The animated picture above is from The General, a 1926 Buster Keaton movie. (Click on the picture to enlarge it.) In the era before computer graphics, and when the use of scale models for special effects led to disappointing results, Keaton got a realistic train crash in the obvious manner: he crashed a train and bridge. This is one of the reasons that the movie was, for its time, considered incredibly expensive.
If you watch the clip frame by frame, or simply watch it a few dozen times, you’ll see the way the bridge fails: the left end lifts up off its vertical supports and then breaks, triggering the failure of the main span. This raises the question of why? Why does the bridge fail in that particular manner? Common sense – which is, of course, so often wrong – says that if the main span is overloaded that should fail first.
The bridge, probably by design but maybe by accident, is continuous across the left support, meaning that bending moments and shears are transmitted across that support. One of the interesting results in analysis is that the “negative* bending” moments at supports tend to be higher than the positive bending moments at midspan. So, if the bridge was of equal strength and stiffness along its length, as it probably was**, then it would deflect fastest at the continuous support and break there first, which is exactly the behavior we see. Using the same logic, the righthand support is probably not continuous, as it simply bends down as the main span sags and then breaks after the collapse has already begun.

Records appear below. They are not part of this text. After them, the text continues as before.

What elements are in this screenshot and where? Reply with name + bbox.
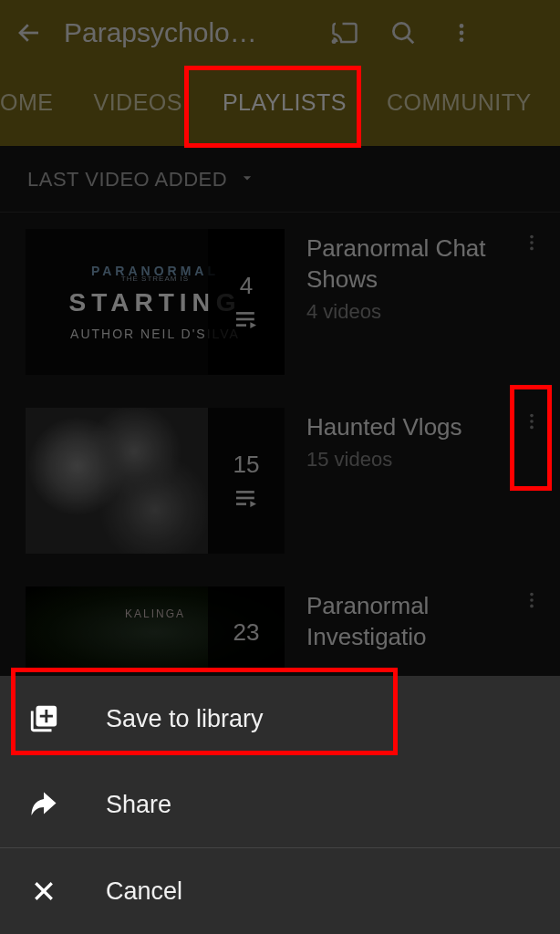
svg-point-21 xyxy=(530,598,534,602)
svg-point-5 xyxy=(460,24,464,28)
chevron-down-icon xyxy=(238,169,256,191)
playlist-info: Haunted Vlogs 15 videos xyxy=(306,408,500,472)
header-actions xyxy=(328,16,478,49)
playlist-title: Paranormal Chat Shows xyxy=(306,233,500,295)
tab-home[interactable]: OME xyxy=(0,71,73,134)
playlist-more-icon[interactable] xyxy=(522,586,545,614)
cast-icon[interactable] xyxy=(328,16,361,49)
svg-point-6 xyxy=(460,31,464,36)
back-arrow-icon[interactable] xyxy=(11,15,47,51)
playlist-thumbnail: PARANORMAL THE STREAM IS STARTING AUTHOR… xyxy=(26,229,285,375)
sheet-label: Share xyxy=(106,791,171,819)
playlist-count: 4 xyxy=(240,272,253,300)
thumb-count-overlay: 4 xyxy=(208,229,285,375)
sheet-label: Cancel xyxy=(106,877,182,906)
playlist-item[interactable]: KALINGA 23 Paranormal Investigatio xyxy=(0,570,560,670)
tab-videos[interactable]: VIDEOS xyxy=(73,71,202,134)
svg-point-7 xyxy=(460,37,464,42)
playlist-item[interactable]: 15 Haunted Vlogs 15 videos xyxy=(0,391,560,570)
channel-title: Parapsycholo… xyxy=(64,17,328,48)
svg-point-13 xyxy=(530,247,534,251)
header-top-row: Parapsycholo… xyxy=(0,0,560,66)
thumb-count-overlay: 15 xyxy=(208,408,285,554)
svg-point-19 xyxy=(530,426,534,430)
playlist-list: PARANORMAL THE STREAM IS STARTING AUTHOR… xyxy=(0,213,560,670)
playlist-thumbnail: KALINGA 23 xyxy=(26,586,285,670)
svg-line-4 xyxy=(407,36,413,43)
more-vert-icon[interactable] xyxy=(445,16,478,49)
svg-point-2 xyxy=(333,40,336,43)
tab-playlists[interactable]: PLAYLISTS xyxy=(202,71,367,134)
svg-point-20 xyxy=(530,593,534,597)
playlist-title: Paranormal Investigatio xyxy=(306,590,500,652)
playlist-icon xyxy=(233,309,260,333)
close-icon xyxy=(26,873,62,909)
playlist-more-icon[interactable] xyxy=(522,229,545,256)
svg-point-12 xyxy=(530,241,534,244)
sheet-save-to-library[interactable]: Save to library xyxy=(0,676,560,762)
playlist-count: 23 xyxy=(233,618,260,647)
thumb-count-overlay: 23 xyxy=(208,586,285,670)
playlist-count: 15 xyxy=(233,451,260,479)
svg-point-17 xyxy=(530,414,534,418)
playlist-more-icon[interactable] xyxy=(522,408,545,435)
playlist-icon xyxy=(233,488,260,512)
svg-point-22 xyxy=(530,605,534,608)
svg-point-18 xyxy=(530,420,534,423)
svg-point-11 xyxy=(530,235,534,239)
sheet-cancel[interactable]: Cancel xyxy=(0,848,560,934)
playlist-subtitle: 4 videos xyxy=(306,300,500,324)
channel-tabs: OME VIDEOS PLAYLISTS COMMUNITY xyxy=(0,66,560,139)
playlist-title: Haunted Vlogs xyxy=(306,411,500,442)
playlist-item[interactable]: PARANORMAL THE STREAM IS STARTING AUTHOR… xyxy=(0,213,560,391)
playlist-subtitle: 15 videos xyxy=(306,448,500,472)
thumb-text: THE STREAM IS xyxy=(121,275,189,283)
sort-dropdown[interactable]: LAST VIDEO ADDED xyxy=(0,146,560,212)
app-header: Parapsycholo… xyxy=(0,0,560,146)
sheet-share[interactable]: Share xyxy=(0,762,560,847)
playlist-thumbnail: 15 xyxy=(26,408,285,554)
playlist-info: Paranormal Chat Shows 4 videos xyxy=(306,229,500,324)
bottom-sheet: Save to library Share Cancel xyxy=(0,676,560,934)
share-icon xyxy=(26,786,62,823)
tab-community[interactable]: COMMUNITY xyxy=(367,71,552,134)
sort-label: LAST VIDEO ADDED xyxy=(27,168,227,192)
thumb-text: KALINGA xyxy=(125,607,185,620)
svg-point-3 xyxy=(393,23,410,39)
search-icon[interactable] xyxy=(387,16,420,49)
library-add-icon xyxy=(26,700,62,737)
playlist-info: Paranormal Investigatio xyxy=(306,586,500,652)
sheet-label: Save to library xyxy=(106,705,264,733)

* A fellow student during my second year of college introduced me to a mnemonic to help remember which moments are positive and which are negative. Positive moments cause a beam to bend downward in the middle and upward at its ends, so that it looks like it’s smiling; negative moments cause a beam to bend downward one either side of an unmoving support, so that it looks like it’s frowning. This is an oversimplification of the difference between positive and negative moments, but it’s also unforgettable.
** This was an old and primitive bridge for a branch railroad. It’s easier to design and build a girder bridge that is the same strength for its whole length than it is to design one where the strength reflects the requirements at any given point.